Copy the lines below exactly. Start at the first and finish with the line containing "What are the".

### EXERCISE DATA
━━━━━━━━━━━━━━━━━━━━
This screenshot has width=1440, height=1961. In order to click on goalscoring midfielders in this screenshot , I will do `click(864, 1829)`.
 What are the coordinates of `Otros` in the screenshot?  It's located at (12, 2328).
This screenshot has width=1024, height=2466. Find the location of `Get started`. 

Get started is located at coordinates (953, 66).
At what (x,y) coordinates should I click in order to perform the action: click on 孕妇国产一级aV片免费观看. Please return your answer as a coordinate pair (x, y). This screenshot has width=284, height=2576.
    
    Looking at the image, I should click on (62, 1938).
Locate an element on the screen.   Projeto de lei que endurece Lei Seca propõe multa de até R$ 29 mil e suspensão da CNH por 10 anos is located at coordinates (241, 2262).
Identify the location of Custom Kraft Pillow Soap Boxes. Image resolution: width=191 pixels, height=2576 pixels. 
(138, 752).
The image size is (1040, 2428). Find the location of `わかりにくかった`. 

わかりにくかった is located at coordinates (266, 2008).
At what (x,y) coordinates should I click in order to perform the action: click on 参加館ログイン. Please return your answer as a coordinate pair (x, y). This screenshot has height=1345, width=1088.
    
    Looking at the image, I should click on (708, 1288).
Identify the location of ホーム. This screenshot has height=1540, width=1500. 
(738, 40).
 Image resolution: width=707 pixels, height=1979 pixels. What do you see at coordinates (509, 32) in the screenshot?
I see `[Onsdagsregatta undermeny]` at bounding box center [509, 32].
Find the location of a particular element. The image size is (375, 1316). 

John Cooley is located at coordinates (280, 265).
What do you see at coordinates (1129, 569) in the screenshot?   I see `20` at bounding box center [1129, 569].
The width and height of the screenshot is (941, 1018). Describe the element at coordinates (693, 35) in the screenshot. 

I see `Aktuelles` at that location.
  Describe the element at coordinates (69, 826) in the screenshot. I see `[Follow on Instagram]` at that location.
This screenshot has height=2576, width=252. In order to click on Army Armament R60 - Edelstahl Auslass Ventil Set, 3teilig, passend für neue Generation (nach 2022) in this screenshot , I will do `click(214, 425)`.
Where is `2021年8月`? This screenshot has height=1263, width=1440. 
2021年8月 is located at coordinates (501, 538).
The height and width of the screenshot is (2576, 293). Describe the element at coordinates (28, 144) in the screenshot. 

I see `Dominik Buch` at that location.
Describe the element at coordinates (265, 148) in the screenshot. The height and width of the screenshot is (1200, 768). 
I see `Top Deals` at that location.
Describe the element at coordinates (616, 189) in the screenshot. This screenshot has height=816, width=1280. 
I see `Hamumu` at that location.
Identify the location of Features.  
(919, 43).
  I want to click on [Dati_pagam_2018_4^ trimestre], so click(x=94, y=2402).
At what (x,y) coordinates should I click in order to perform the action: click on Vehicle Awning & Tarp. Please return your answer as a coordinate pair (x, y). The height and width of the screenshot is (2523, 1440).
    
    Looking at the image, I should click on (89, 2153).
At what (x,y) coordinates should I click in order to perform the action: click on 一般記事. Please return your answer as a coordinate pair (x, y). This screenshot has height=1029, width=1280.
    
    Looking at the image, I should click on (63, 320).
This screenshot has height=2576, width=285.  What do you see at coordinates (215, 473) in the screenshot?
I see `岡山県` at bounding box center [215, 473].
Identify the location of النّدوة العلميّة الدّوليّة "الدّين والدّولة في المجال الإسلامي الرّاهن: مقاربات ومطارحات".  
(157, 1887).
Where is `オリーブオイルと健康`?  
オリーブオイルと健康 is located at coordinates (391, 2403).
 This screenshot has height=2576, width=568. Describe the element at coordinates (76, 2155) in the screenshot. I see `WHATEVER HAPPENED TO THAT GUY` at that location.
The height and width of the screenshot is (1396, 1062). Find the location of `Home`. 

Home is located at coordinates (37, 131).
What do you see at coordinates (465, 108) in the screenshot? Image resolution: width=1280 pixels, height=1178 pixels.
━━━━━━━━━━━━━━━━━━━━
### RESULT OF THIS EXERCISE
This screenshot has width=1440, height=1961. In order to click on goalscoring midfielders in this screenshot , I will do `click(864, 1829)`.
 What are the coordinates of `Otros` in the screenshot?  It's located at (12, 2328).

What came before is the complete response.